Determination to save the Franklin arose out of the defeat of the battle to save Lake Peddar from being dammed. The Tasmanian state government held a referendum in December 1981 that gave people a choice of two dam locations. Thirty-two per cent of voters wrote "No dams" on their ballot papers.
Broadcaster Peter Thompson proclaimed that the Franklin campaign "defined our generation" and "was the birth of environmentalism".
Wilderness Society (TWS) campaigner Geoff Law explained how, in the face of the full force of the state, it was often difficult to see how the campaign could prevail. There were many clashes with dam construction workers and police, and more than 1200 people were arrested and 500 jailed. Thousands came from inter-state to take part in the blockade. Massive pubic meetings and marches took place all over the country.

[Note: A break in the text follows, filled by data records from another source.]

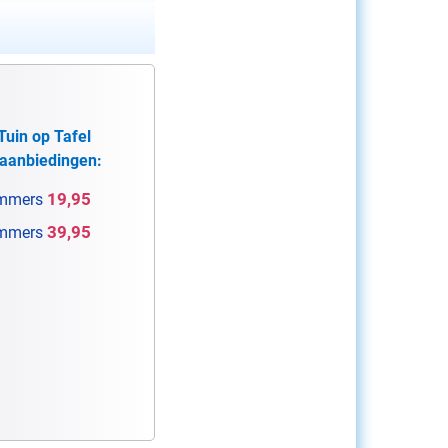
Tuin op Tafel
aanbiedingen:
19,95
mmers
39,95
mmers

The mass movement forced the federal Labor opposition to take a position against the dam, and active campaigning in marginal seats as well as the ongoing blockade meant that the dam became a significant election issue in 1983. Ultimately the river was saved when Bob Hawke and the Labor Party won the federal election (even though the ALP lost every Tasmanian seat) and agreed to stop the dam. The Tasmanian Liberal government led by Robin Gray refused to consent and the matter was settled in the High Court when it ruled that the Commonwealth could use its powers to stop the dam.
The "No dams" green triangles were the precursor to today's Greens triangles, and the campaign led to Brown's election to state parliament (when the anti-dam Democrat Norm Sanders quit parliament in disgust at the jailing of protesters and the recount led to Brown's victory while he was still locked up in Risdon prison!) The campaign also gave birth to TWS and the Australian Greens.
Aboriginal activists Michael Mansell and Ros Langford, who were both arrested during the blockade, spoke at the celebration event of the work they undertook to counteract racism within the no-dams movement. They pointed out that it was Aboriginal land and that the existence of sacred caves and other important Indigenous sites within the Franklin played a significant part in saving the river.
Hawke told the gathering that "Australia can have both environment and development". He said the campaign won "because of a combination of unparalleled leadership, passion and bravery shown by the protesters and leadership in government". He said the victory could best be celebrated by fighting global warming today.
Award-winning writer Richard Flanagan, who nearly drowned on the first day of the blockade when he was leading a party down the river in a raft, said the campaign liberated him and led him to becoming a writer. "The Franklin was a moment when people all across this nation said that there were things that mattered more than power and money", Flanagan said.
He highlighted the power of the mass movement, saying, "Despite the great bravery of the blockaders, it was mortgage-belt Australia who saved the Franklin. It taught the lesson that great things happen because ordinary people are too often dismissed as being ordinary."
"Even if it takes civil disobedience on the level of the Franklin", Flanagan said, "we will stop Gunns' pulp mill". The mill, which has been approved by the state and federal governments for construction in the Tamar Valley, is widely opposed. "We will again go to jail in our tens and our hundreds and our thousands and that mill will never be built!" The audience stood up and erupted in wild applause at this, leaving Tasmanian Labor Premier David Bartlett undoubtedly feeling uncomfortable in his seat at the front of the room.